[PYTHON] MemSQL processing capacity verification (Application 1)

This time we will verify the SQL processing power of MemSQL

It is a verification of MemSQL that has been carried out several times in the past, but from this time it is a little (quite ...) forcible, but I would like to verify it with a feeling close to the actual processing. MemSQL itself has very high in-memory compatibility with MySQL, but where do you take advantage of its high transactional performance? In that part, there are cases where we receive comments such as that such fast processing power is not necessary. Therefore, this time we are verifying MemSQL for a long time ** As a target side data source of Equalum ** that anyone can create real-time streaming processing, AI and BI that utilize the data prepared there, and AI in the future I would like to explore the possibility of a knowledge-based position that enables high-speed simulation for various robot-based systems that will lose their boundaries.

スクリーンショット 2020-10-07 9.12.50.png

Assumed scenario

In a situation where sales information comes in real time on MemSQL ... (1) Run a batch processing SQL process at regular time intervals to retrieve necessary information. (2) Finally, the extracted information is automatically generated as a new table, and it is linked with the external processing (assuming R) that utilizes that table. I will do it.

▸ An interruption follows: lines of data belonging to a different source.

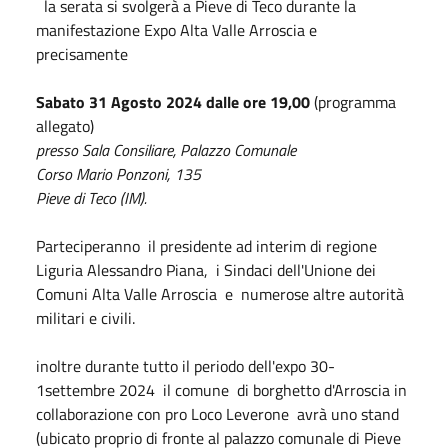
la serata si svolgerà a Pieve di Teco durante la
manifestazione Expo Alta Valle Arroscia e
precisamente
Sabato 31 Agosto 2024 dalle ore 19,00
(programma
allegato)
presso Sala Consiliare, Palazzo Comunale
Corso Mario Ponzoni, 135
Pieve di Teco (IM).
Parteciperanno il presidente ad interim di regione
Liguria Alessandro Piana, i Sindaci dell'Unione dei
Comuni Alta Valle Arroscia e numerose altre autorità
militari e civili.
inoltre durante tutto il periodo dell'expo 30-
1settembre 2024 il comune di borghetto d'Arroscia in
collaborazione con pro Loco Leverone avrà uno stand
(ubicato proprio di fronte al palazzo comunale di Pieve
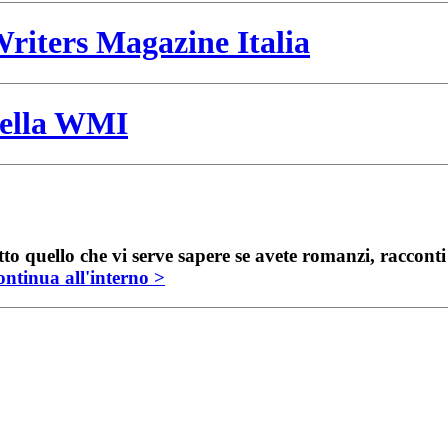
riters Magazine Italia
 della WMI
to quello che vi serve sapere se avete romanzi, raccont
ntinua all'interno >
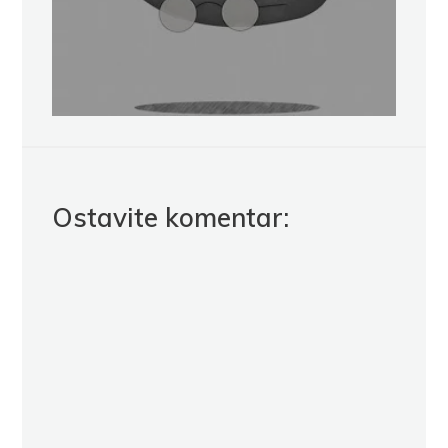
Ostavite komentar:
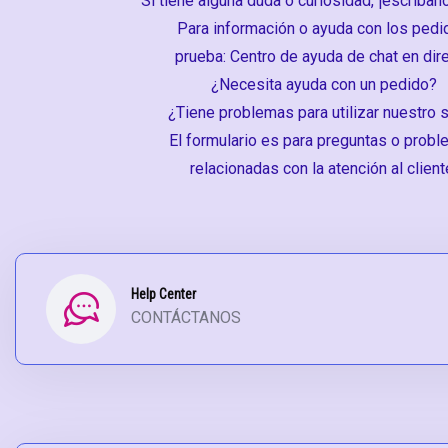
Si tiene alguna duda o curiosidad, ¡escríban
Para información o ayuda con los ped
prueba: Centro de ayuda de chat en dir
¿Necesita ayuda con un pedido?
¿Tiene problemas para utilizar nuestro s
El formulario es para preguntas o prob
relacionadas con la atención al client
Help Center
CONTÁCTANOS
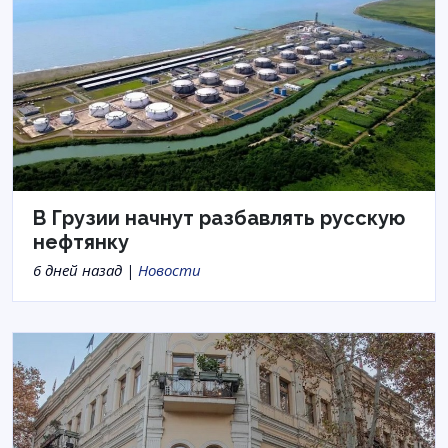
В Грузии начнут разбавлять русскую
нефтянку
6 дней назад |
Новости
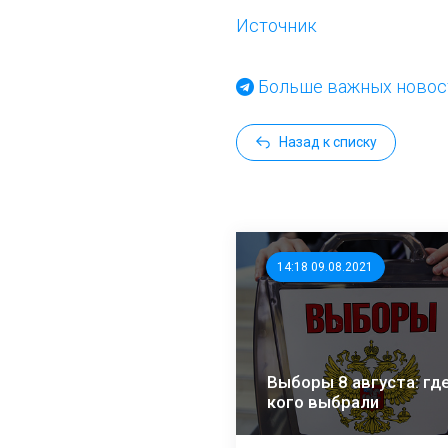
Источник
Больше важных новост
Назад к списку
14:18 09.08.2021
Выборы 8 августа: где
кого выбрали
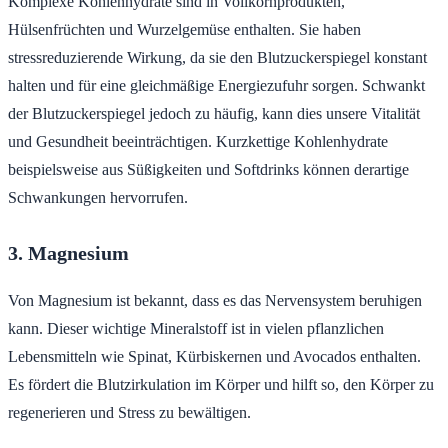
Komplexe Kohlenhydrate sind in Vollkornprodukten,
Hülsenfrüchten und Wurzelgemüse enthalten. Sie haben
stressreduzierende Wirkung, da sie den Blutzuckerspiegel konstant
halten und für eine gleichmäßige Energiezufuhr sorgen. Schwankt
der Blutzuckerspiegel jedoch zu häufig, kann dies unsere Vitalität
und Gesundheit beeinträchtigen. Kurzkettige Kohlenhydrate
beispielsweise aus Süßigkeiten und Softdrinks können derartige
Schwankungen hervorrufen.
3. Magnesium
Von Magnesium ist bekannt, dass es das Nervensystem beruhigen
kann. Dieser wichtige Mineralstoff ist in vielen pflanzlichen
Lebensmitteln wie Spinat, Kürbiskernen und Avocados enthalten.
Es fördert die Blutzirkulation im Körper und hilft so, den Körper zu
regenerieren und Stress zu bewältigen.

** The point is that the data accumulated on MemSQL is controlled by Equalum ** (1) No matter how much SQL is used, the ** transaction thief ** event against the original data provider does not occur. (2) Since the original data is ** maintained and managed as usual ** on the existing database that has withered and is operating stably, the mechanism on the MemSQL side can be constructed with performance-oriented data computing specifications. (3) Data extracted from different databases on the upstream side can be made transparent SQL targets on MemSQL, so there is no need to forcibly integrate the upstream data source layer **. There will be advantages such as ...! It becomes an urban legendary (?) Hypothesis.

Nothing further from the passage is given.